Saddam sons 'may have died' in major firefight

Click to follow

Speculation grew this evening that Saddam Hussein's sons Uday and Qusay may have been killed in an American raid on a house in northern Iraq.

A firefight erupted today when US forces surrounded the home of a cousin of Saddam Hussein in the northern city of Mosul, killing four "high-ranking" Iraqis. A senior US official in Iraq said Saddam's sons Odai and Qusai were believed to be among the dead.

But the official, who spoke on condition of anonymity, said investigators were "awaiting postive DNA testing" to confirm the identities. The White House said it could not confirm the deaths but US defence secretary Donald Rumsfeld briefed President Bush about the raid.

An official with the US civilian administration running Iraq said "something big has just happened" but would provide no futher information.

Residents told an Associated Press Television News cameraman in Mosul that American soldiers had come to the house looking for Saddam's elder sons.

Members of the 101st Airborne Division had surrounded the house, which belongs to a cousin of Saddam - a key tribal leader in the region - when the fighting broke out in Mosul, 280 miles north of Baghdad.

The stone, columned house was left charred and smoldering, its high facade riddled with gaping holes from bullets and heavy weaponry. Kiowa helicopters roamed the sky.

Some local residents appeared to have been caught in the crossfire. It was not known how many people were injured, but several were taken to a hospital.
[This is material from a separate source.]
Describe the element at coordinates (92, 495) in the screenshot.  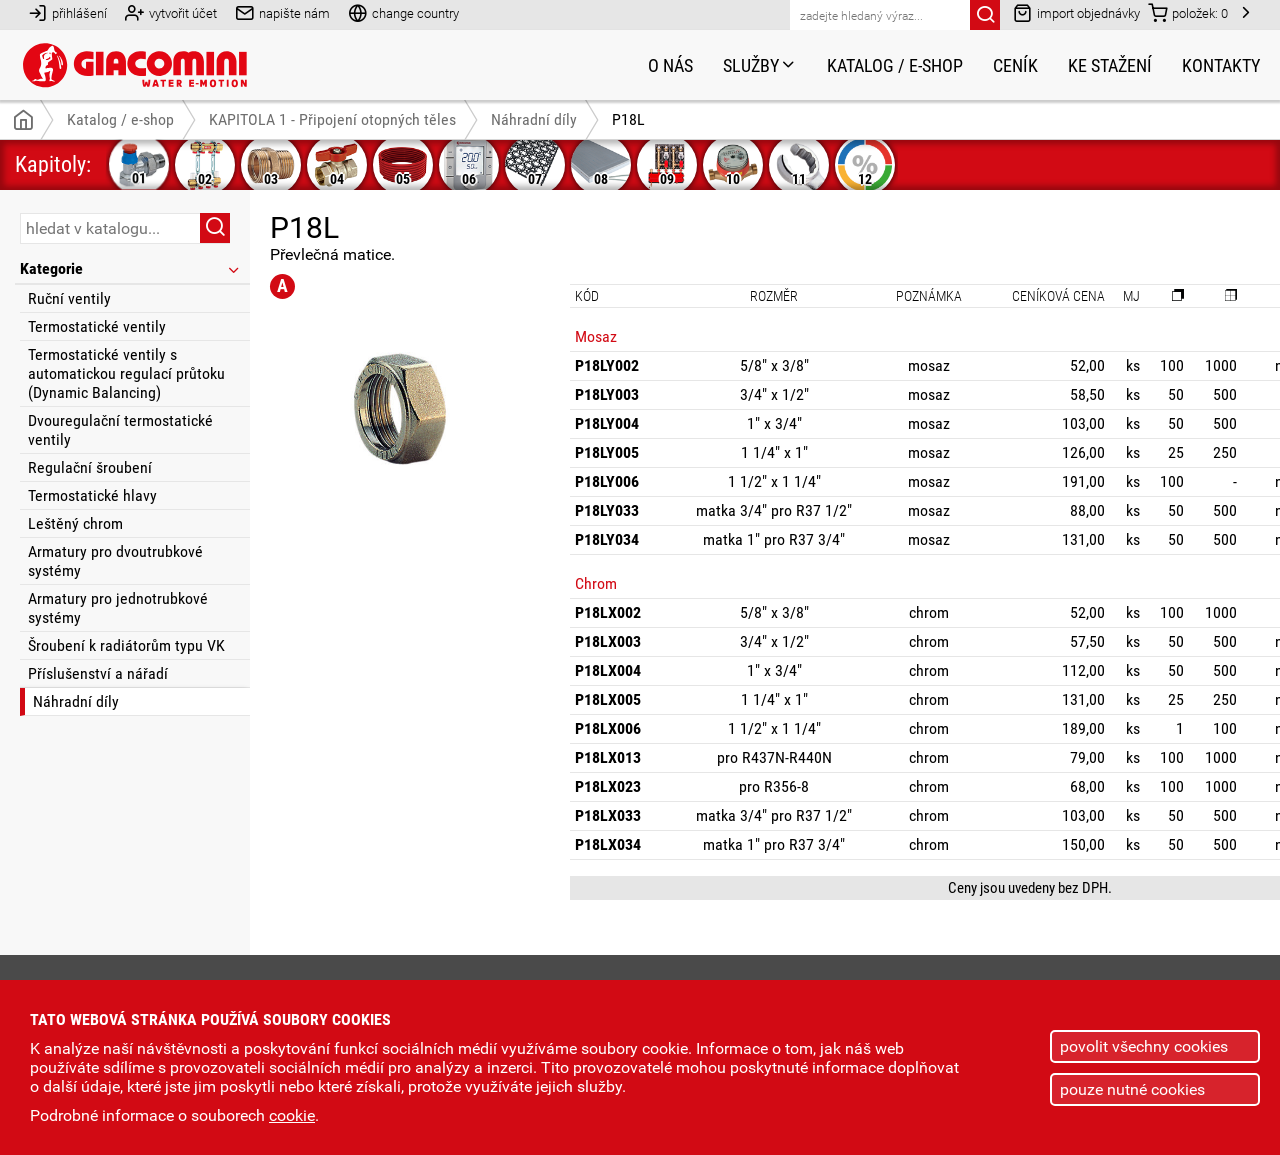
I see `Termostatické hlavy` at that location.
In Washington, Secretary of Defense Donald H. Rumsfeld briefed President George W. Bush about the raid in an Oval Office meeting Tuesday morning, a senior administration official said.

The United States has offered a US$25 million reward for information leading to Saddam's capture and $15 million each for his sons, where were also top leader's in their father's regime.
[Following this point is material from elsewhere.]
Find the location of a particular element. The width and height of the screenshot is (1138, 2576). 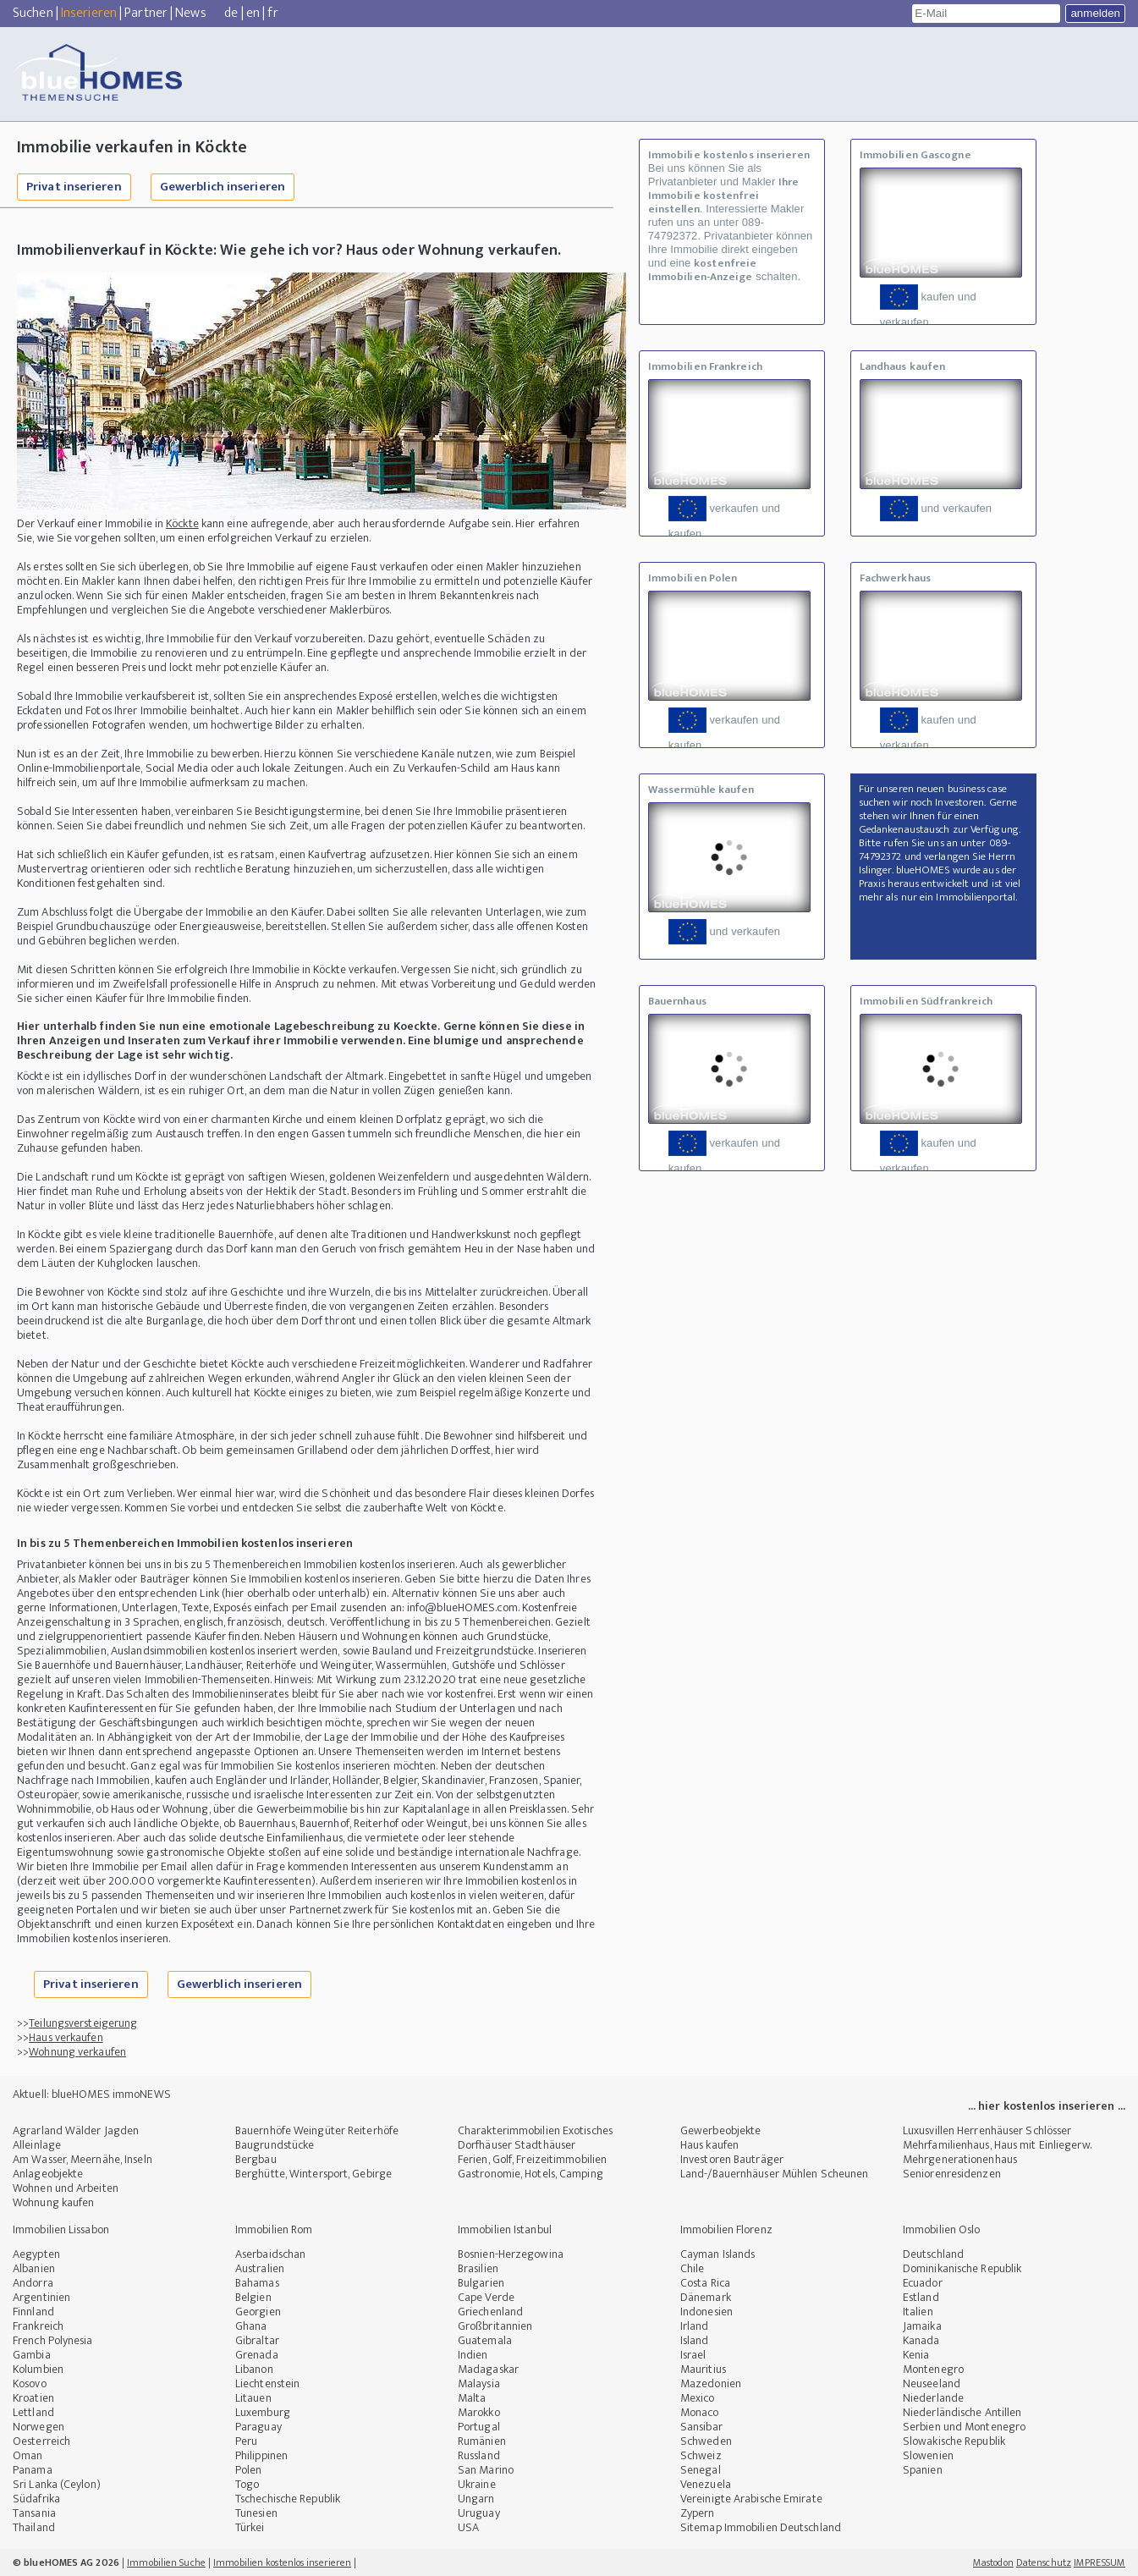

Israel is located at coordinates (693, 2354).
Also Tuesday, a US soldier was killed and another injured in an ambush along a dangerous road north of Baghdad in the so-called "Sunni Triangle," a center of anti-American resistance

His death brought to 153 the number of US troops killed in action since the March 20 start of war - six more than during the 1991 Gulf War.

US Central Command in Tampa, Florida, said the attackers used rocket-propelled grenades and small arms in the assault staged along the road between Balad, 80 kilometers (50 miles) north f Baghdad, and Ramadi, 100 kilometers (60 miles) west of the capital. It gave no other details.

Both towns lie within the "Sunni Triangle," home to much of the remaining support for Saddam, a Sunni Muslim who used his Baathist Party to oppress the country's Shiite Muslim majority.

The US-led coalition's military occupation of Iraq has been met by constant armed Iraqi resistance, resulting in almost daily deaths of American troops. Many recent assaults have been staged with remote-controlled roadside explosions.

While the military has not released figures on the number of attacks on American forces each day, a senior officer told reporters last week that the attacks were averaging 12 a day.

Seeking to ease fears among exporters to Iraq, the US occupation administration announced it was setting up a trading bank to guarantee payment for imported goods and services,

Outside firms have been hesitant to do business with Iraq, which had been under stiff U.N. economic sanctions since invading Kuwait in 1990, out of worries about being paid.

The new Trade Bank of Iraq, the coalition civilian administration said, will have a pool of $100 million to draw from, with an initial capitalization of $5 million.

The money to support the bank comes from the $1.2 billion Development Fund for Iraq set up by the United States with United Nations approval of the American occupation plan.

It is hoped the new bank will expedite the purchase of materials needed for rebuilding Iraq, including power generators, sewage pipes and oil field equipment.